Esse comportamento descompensado é que o faz voltar os olhos ao presente e à vida. Certo dia, quando comparece à exibição de um dos seus filmes, recebe um roteiro. Impossibilitado de filmar uma das histórias de terror que adora, sem vontade de produzir um script sobre Cristóvão Colombo, lê algumas páginas do texto e decide levar adiante o projeto. Por diversos motivos, inclusive a falta de percepção política, não entende que está trocando a ficção pela realidade. Quando descobre o tema que movimenta o novo empreendimento, além de provocar um acidente de trânsito, fica histérico e diz para Teresa (Jasmine Trinca), a jovem diretora que lhe entregou o manuscrito: Filme político, de esquerda. Há 30 anos eu odiava isso, imagine agora. Falta convicção nesse argumento – sobra medo de se comprometer com alguma observação crítica.

Os tempos são outros. A corrupção tomou conta da Itália. As atividades políticas, econômicas e sociais de Berlusconi representam a decadência do país. Controlando emissoras de televisão, rádios e jornais, ele se julga acima do bem e do mal.

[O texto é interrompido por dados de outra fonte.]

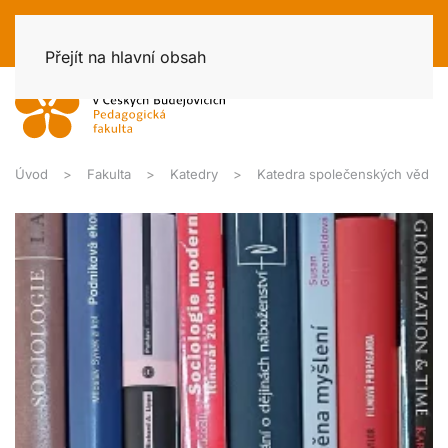
Přejít na hlavní obsah
Úvod
Fakulta
Katedry
Katedra společenských věd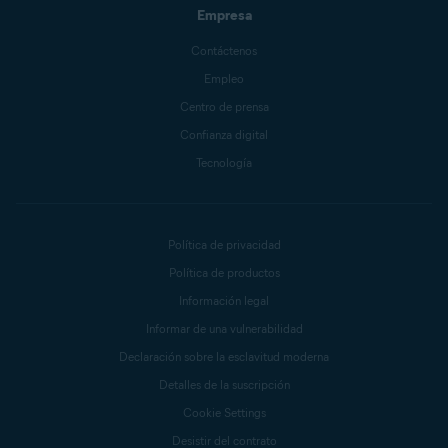
Empresa
Contáctenos
Empleo
Centro de prensa
Confianza digital
Tecnología
Política de privacidad
Política de productos
Información legal
Informar de una vulnerabilidad
Declaración sobre la esclavitud moderna
Detalles de la suscripción
Cookie Settings
Desistir del contrato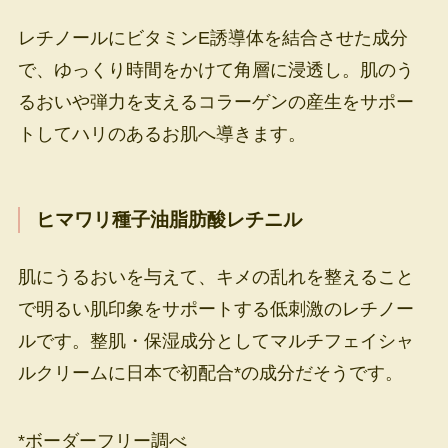
レチノールにビタミンE誘導体を結合させた成分
で、ゆっくり時間をかけて角層に浸透し。肌のう
るおいや弾力を支えるコラーゲンの産生をサポー
トしてハリのあるお肌へ導きます。
ヒマワリ種子油脂肪酸レチニル
肌にうるおいを与えて、キメの乱れを整えること
で明るい肌印象をサポートする低刺激のレチノー
ルです。整肌・保湿成分としてマルチフェイシャ
ルクリームに日本で初配合*の成分だそうです。
*ボーダーフリー調べ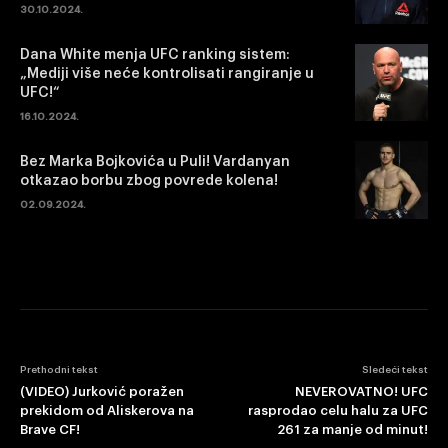
30.10.2024.
Dana White menja UFC ranking sistem:
„Mediji više neće kontrolisati rangiranje u
UFC!“
16.10.2024.
Bez Marka Bojkovića u Puli! Vardanyan
otkazao borbu zbog povrede kolena!
02.09.2024.
Prethodni tekst
Sledeći tekst
(VIDEO) Jurković poražen
NEVEROVATNO! UFC
prekidom od Aliskerova na
rasprodao celu halu za UFC
Brave CF!
261 za manje od minut!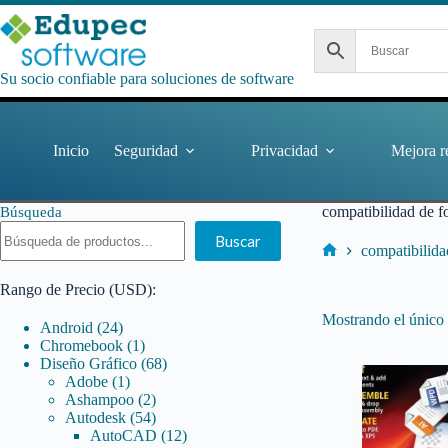
Saltar
al
contenido
Su socio confiable para soluciones de software
Inicio
Seguridad
Privacidad
Mejora r
compatibilidad de f
Búsqueda
Buscar
compatibilida
Inicio
Rango de Precio (USD):
Mostrando el único 
24
Android
24
productos
1
Chromebook
1
producto
68
Diseño Gráfico
68
1
productos
Adobe
1
producto
2
Ashampoo
2
productos
54
Autodesk
54
productos
12
AutoCAD
12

Uma nova forma de fascismo se estrutura, corrompe e seduz – evidência comprovada pelos resultados de inúmeras eleições. 

O cinema se transforma em elemento de redenção emocional. Bruno, enquanto enfrenta os múltiplos problemas que acompanham a produção cinematográfica (financiamento, estrelismo dos atores, mentiras, crises criativas), vai adquirindo consciência de que a vida dos indivíduos está atrelada ao mundo exterior.

Por conta dos problemas financeiros, Bruno transformou algumas dependências da produtora em residência provisória. Quando precisa passar algum tempo com os filhos leva-os a um hotel. Pai amoroso, ajuda nos deveres escolares, conta histórias de terror antes dos meninos dormirem, joga futebol com eles, monta barraca de acampamento no meio da sala, leva-os ao set de filmagem. Estabelece uma cumplicidade inquebrantável.

Assim como o brinquedo das crianças fica inacabado por falta de uma peça, a vida dos adultos também precisa de algum elemento que está perdido. Talvez seja a política, talvez seja a fantasia. O Crocodilo ajuda a entender essa carência.
Nanni Moretti dirigiu, entre outros filmes, Caro Diário (1994), Abril (1998), O Quarto do Filho (2000) e Habemus Papam (2011).